So, if selling isn’t a profession, could we at least consider it a trade — like being a skilled carpenter, electrician, or mechanic? I’m afraid not!
While there are a lot of people who can do carpentry, electrical work, or fix a car, the people who have earned the right to truly call themselves carpenters, electricians, or auto mechanics have all had to complete a prescribed educational program, serve an apprenticeship under the wing of a seasoned member of the trade, and be formally licensed by the government before they can officially call themselves a member of their trade. There is no such criterion for being considered a salesperson.
We’re Making Progress
Having said that, both the Canadian Professional Sales Association (CPSA) in Canada and the National Association of Sales Professionals (NASP) as well as the United Professional Sales Association (UPSA) in the U.S. have been championing certification programs in their respective countries.

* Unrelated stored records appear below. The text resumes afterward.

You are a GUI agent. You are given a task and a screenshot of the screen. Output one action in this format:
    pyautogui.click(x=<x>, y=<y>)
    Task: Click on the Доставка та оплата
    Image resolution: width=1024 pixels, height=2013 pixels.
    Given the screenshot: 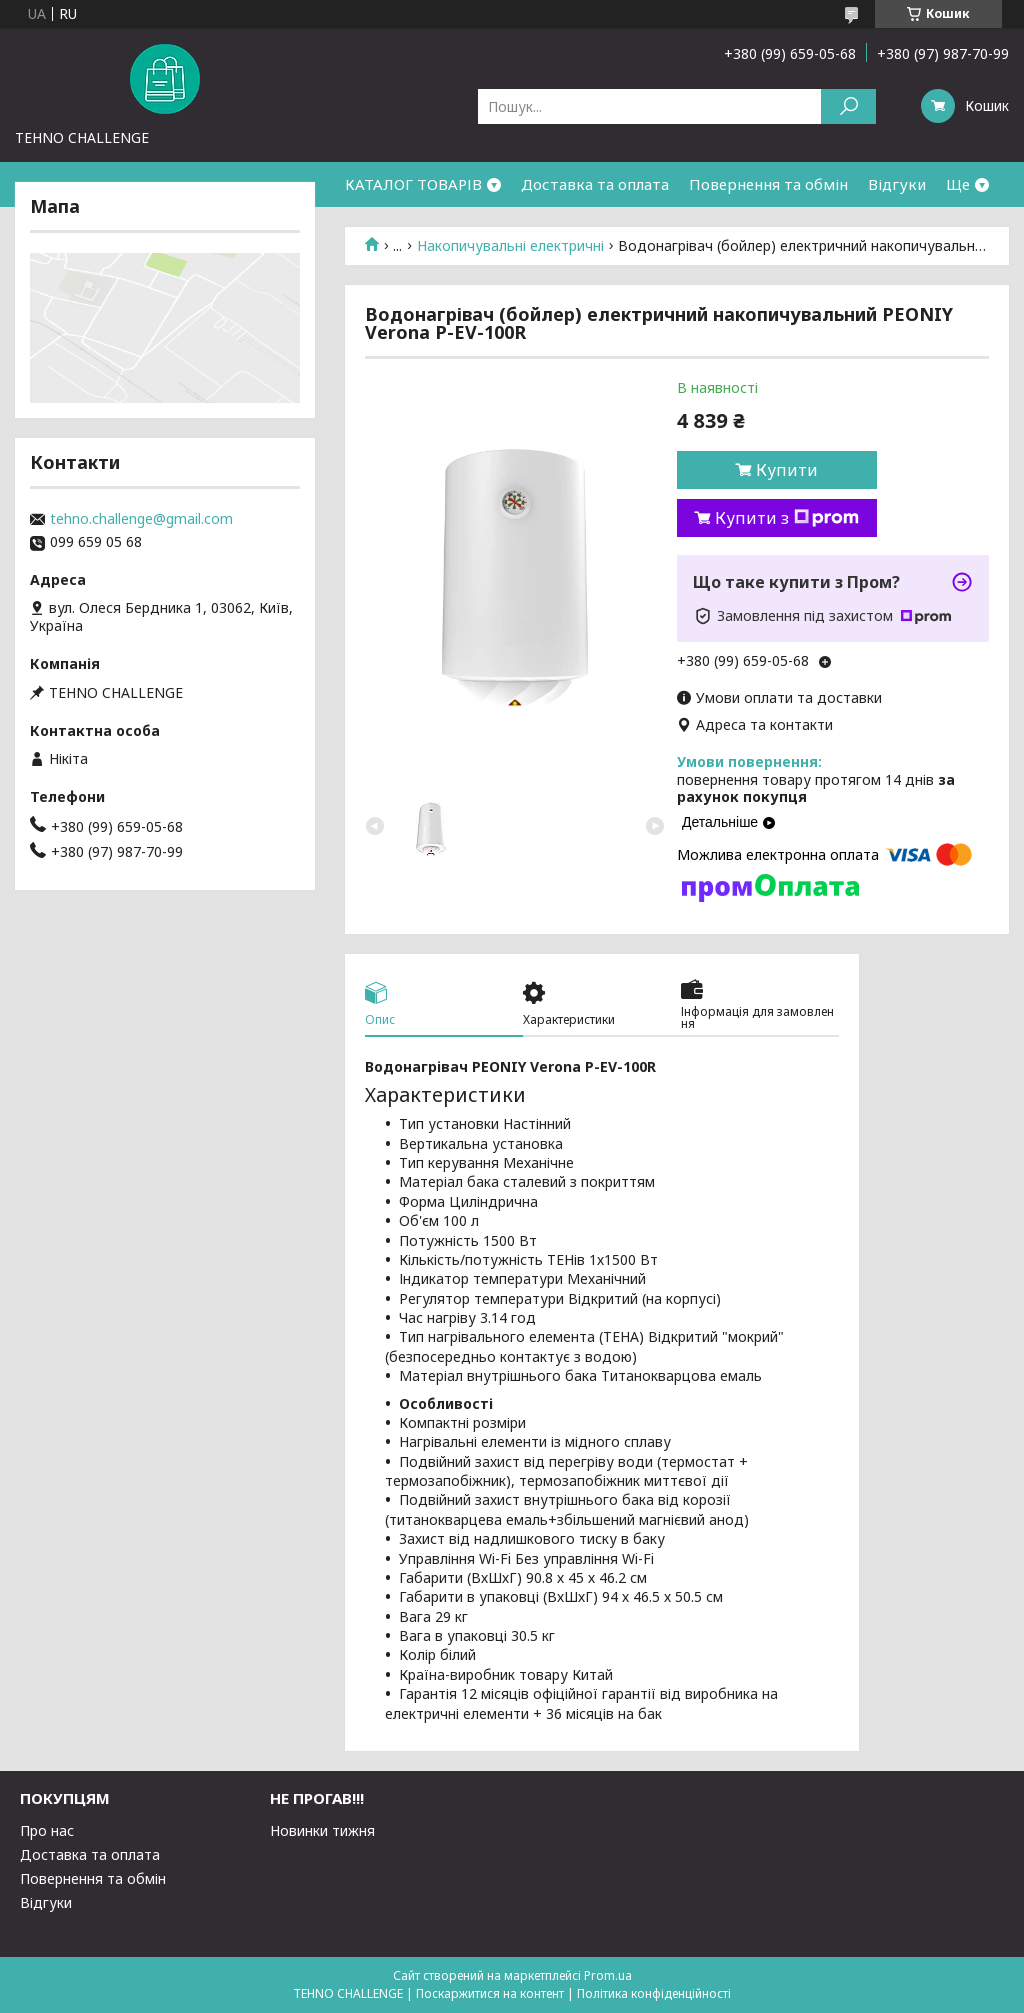 What is the action you would take?
    pyautogui.click(x=595, y=184)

Some industries, such as the automotive industry, have set up their own certification programs. These programs are, by their nature, industry specific whereas the CPSA, NASP, and UPSA programs certify you as a salesperson period, not just a certified automobile salesperson.
I strongly applaud the efforts of CPSA, NASP, and UPSA. In fact, I’ve gone through the CPSA certification process myself.
The CPSA program has made an effort to address many of the elements of being a profession that I noted above. They have a code of ethics for us to live and work by. They’ve established educational criteria and experience levels required for certification. They have a formal examination, both written and oral, that you must pass — and not everyone passes. I know, because I’m an examiner for them and if you don’t know your stuff, you don’t earn the right to wear the CSP designation.
What Can You Do
Unfortunately, I feel these programs will only take off after more and more of us get our CSP designation (Certified Sales Professional) and more employers start asking job candidates if they are a CSP.
As a salesperson, isn’t it time you looked into getting certified? A grass-roots movement by sales professionals to get themselves certified and then display the advantages of certification to the business world might just get us recognized as the professionals we strive to be.
Certification would also help differentiate us from the sales wannabees who haven’t the interest, drive, and discipline to develop their professional selling skills.
Isn’t it time for the many of you who do have the interest, drive, and desire to make a difference to do something about it. Getting certified is certainly something you can do.
If you’re in sales for the long haul, why not take the time to earn your professional salesperson designation, whether it’s the CSP in Canada or CPSP in the US. Show people you’re not just a salesperson, but a professional salesperson. Show your prospects that you’re worthy of their trust and their respect.
Whether or not we truly become a profession depends upon us. Will you do your share?